TO DO.
Please return every line in the following data that includes the string "Titeln".
RECORDS TO PROCESS: Begin
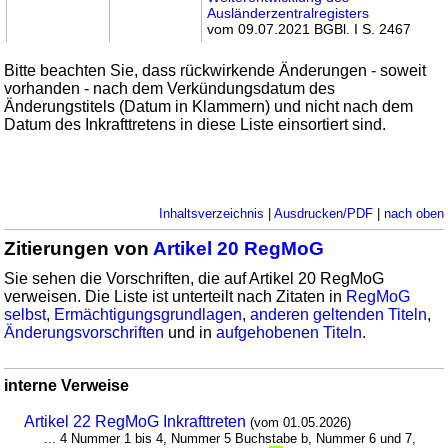
Ausländerzentralregisters
vom 09.07.2021 BGBl. I S. 2467
Bitte beachten Sie, dass rückwirkende Änderungen - soweit
vorhanden - nach dem Verkündungsdatum des
Änderungstitels (Datum in Klammern) und nicht nach dem
Datum des Inkrafttretens in diese Liste einsortiert sind.
Inhaltsverzeichnis
|
Ausdrucken/PDF
|
nach oben
Zitierungen von
Artikel 20 RegMoG
Sie sehen die Vorschriften, die auf Artikel 20 RegMoG
verweisen. Die Liste ist unterteilt nach Zitaten in
RegMoG
selbst
,
Ermächtigungsgrundlagen
,
anderen geltenden Titeln
,
Änderungsvorschriften
und in
aufgehobenen Titeln
.
interne Verweise
Artikel 22 RegMoG Inkrafttreten
(vom 01.05.2026)
... 4 Nummer 1 bis 4, Nummer 5 Buchstabe b, Nummer 6 und 7,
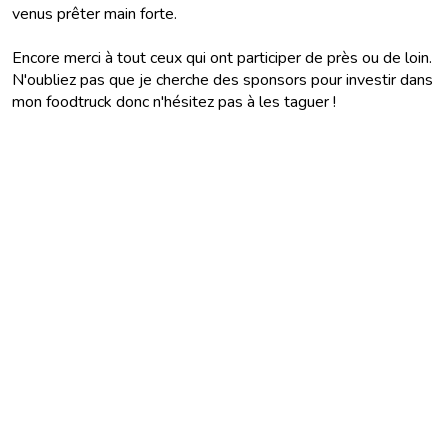
venus prêter main forte.
Encore merci à tout ceux qui ont participer de près ou de loin.
N'oubliez pas que je cherche des sponsors pour investir dans
mon foodtruck donc n'hésitez pas à les taguer !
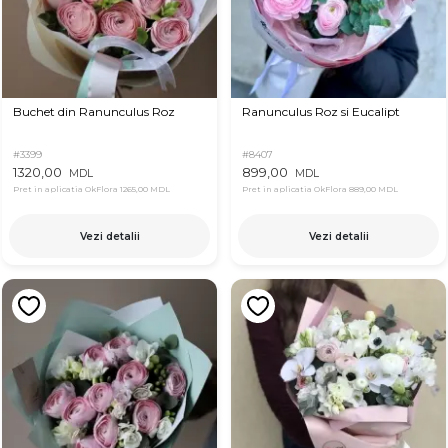
Buchet din Ranunculus Roz
Ranunculus Roz si Eucalipt
#3399
#8407
1320,00
899,00
MDL
MDL
Pret in aplicatia OkFlora
1265,00 MDL
Pret in aplicatia OkFlora
889,00 MDL
Vezi detalii
Vezi detalii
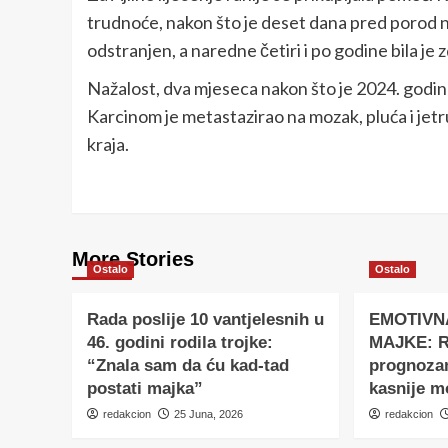
trudnoće, nakon što je deset dana pred porod na
odstranjen, a naredne četiri i po godine bila je 
Nažalost, dva mjeseca nakon što je 2024. godine
Karcinom je metastazirao na mozak, pluća i jetru
kraja.
More Stories
Ostalo
Ostalo
Rada poslije 10 vantjelesnih u
EMOTIVN
46. godini rodila trojke:
MAJKE: Ro
“Znala sam da ću kad-tad
prognoza
postati majka”
kasnije m
redakcion
25 Juna, 2026
redakcion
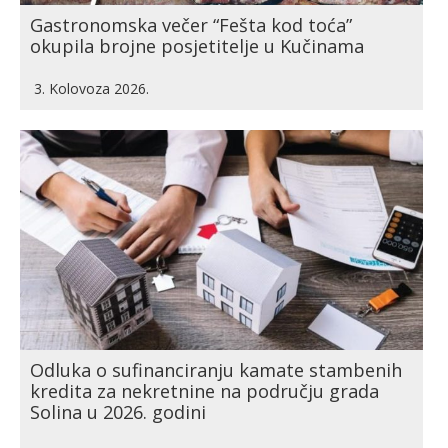
Gastronomska večer “Fešta kod toća”
okupila brojne posjetitelje u Kučinama
3. Kolovoza 2026.
Odluka o sufinanciranju kamate stambenih
kredita za nekretnine na području grada
Solina u 2026. godini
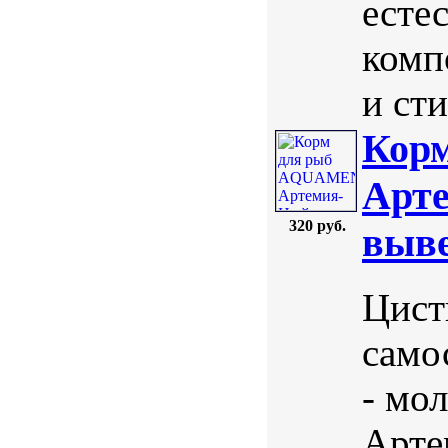
есте
комп
и ст
Кор
Арте
320 руб.
выве
Цист
само
- мол
Арте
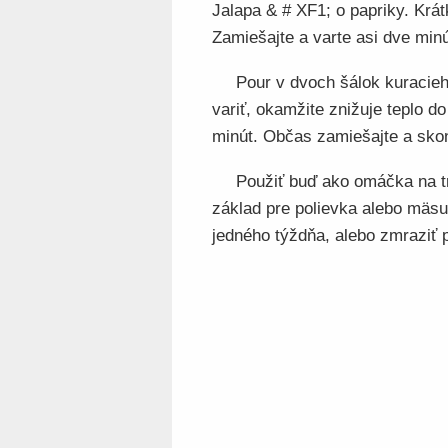
Jalapa & # XF1; o papriky. Krát
Zamiešajte a varte asi dve minú
Pour v dvoch šálok kuracieh
variť, okamžite znižuje teplo d
minút. Občas zamiešajte a skon
Použiť buď ako omáčka na tri
základ pre polievka alebo mäs
jedného týždňa, alebo zmraziť p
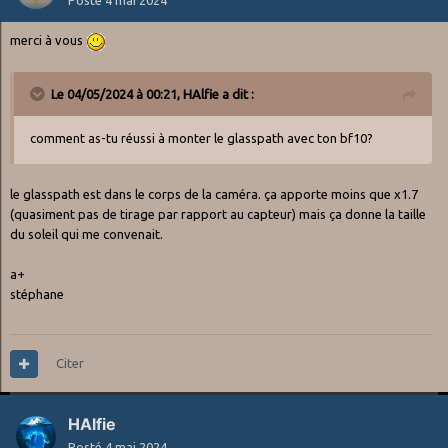
Posté
4 mai 2024
merci à vous
Le 04/05/2024 à 00:21,
HAlfie
a dit :
comment as-tu réussi à monter le glasspath avec ton bf10?
le glasspath est dans le corps de la caméra. ça apporte moins que x1.7
(quasiment pas de tirage par rapport au capteur) mais ça donne la taille
du soleil qui me convenait.
a+
stéphane
Citer
HAlfie
Posté
4 mai 2024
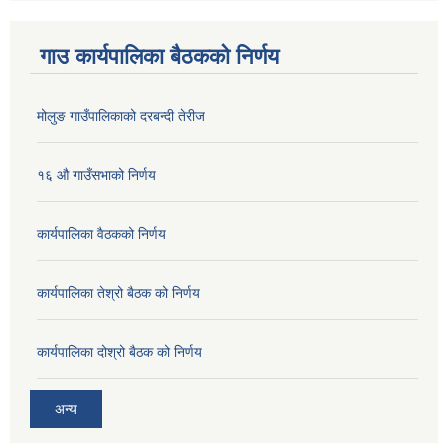
गाउ कार्यपालिका बैठकको निर्णय
मोलुङ गाउँपालिकाको दरबन्दी तेरीज
१६ औ गाउँसभाको निर्णय
कार्यपालिका वैठकको निर्णय
कार्यपालिका तेश्रो बैठक को निर्णय
कार्यपालिका दोश्रो बैठक को निर्णय
अन्य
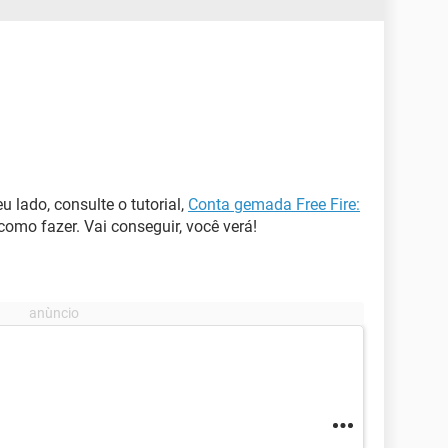
 lado, consulte o tutorial,
Conta gemada Free Fire:
omo fazer. Vai conseguir, você verá!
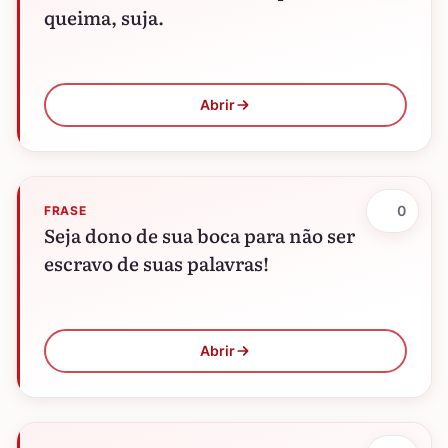
queima, suja.
Abrir
0
FRASE
Seja dono de sua boca para não ser
escravo de suas palavras!
Abrir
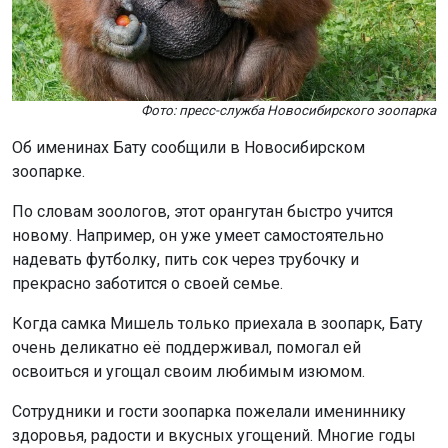
Фото: пресс-служба Новосибирского зоопарка
Об именинах Бату сообщили в Новосибирском
зоопарке.
По словам зоологов, этот орангутан быстро учится
новому. Например, он уже умеет самостоятельно
надевать футболку, пить сок через трубочку и
прекрасно заботится о своей семье.
Когда самка Мишель только приехала в зоопарк, Бату
очень деликатно её поддерживал, помогал ей
освоиться и угощал своим любимым изюмом.
Сотрудники и гости зоопарка пожелали имениннику
здоровья, радости и вкусных угощений. Многие годы
Бату остаётся одним из самых популярных обитателей
Новосибирского зоопарка, привлекая поклонников
своим удивительным характером.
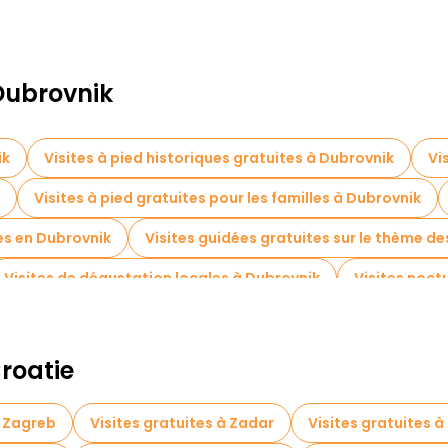
 Dubrovnik
ik
Visites à pied historiques gratuites à Dubrovnik
Vi
Visites à pied gratuites pour les familles à Dubrovnik
es en Dubrovnik
Visites guidées gratuites sur le thème d
Visites de dégustation locales à Dubrovnik
Visites noct
es gratuites à proximité Rector's Palace
Visites gratuites
Croatie
à Zagreb
Visites gratuites à Zadar
Visites gratuites à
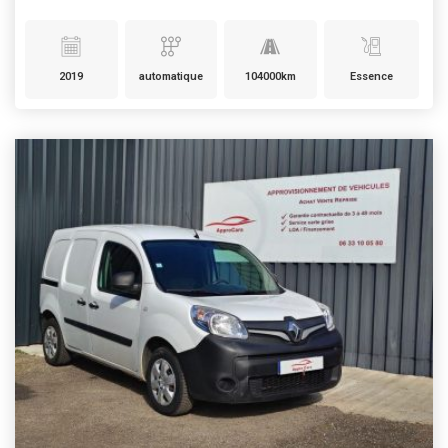
2019
automatique
104000km
Essence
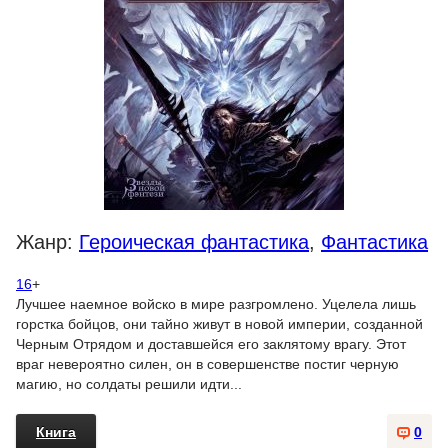
Жанр:
Героическая фантастика
,
Фантастика
16
+
Лучшее наемное войско в мире разгромлено. Уцелела лишь
горстка бойцов, они тайно живут в новой империи, созданной
Черным Отрядом и доставшейся его заклятому врагу. Этот
враг невероятно силен, он в совершенстве постиг черную
магию, но солдаты решили идти...
Книга
0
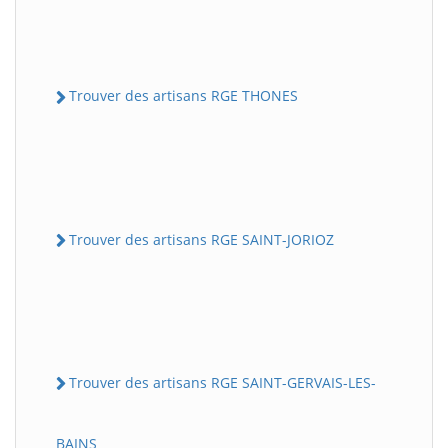
Trouver des artisans RGE THONES
Trouver des artisans RGE SAINT-JORIOZ
Trouver des artisans RGE SAINT-GERVAIS-LES-
BAINS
RECORDS TO PROCESS: End
RESPONSE TO THIS EXERCISE.
anderen geltenden Titeln
aufgehobenen Titeln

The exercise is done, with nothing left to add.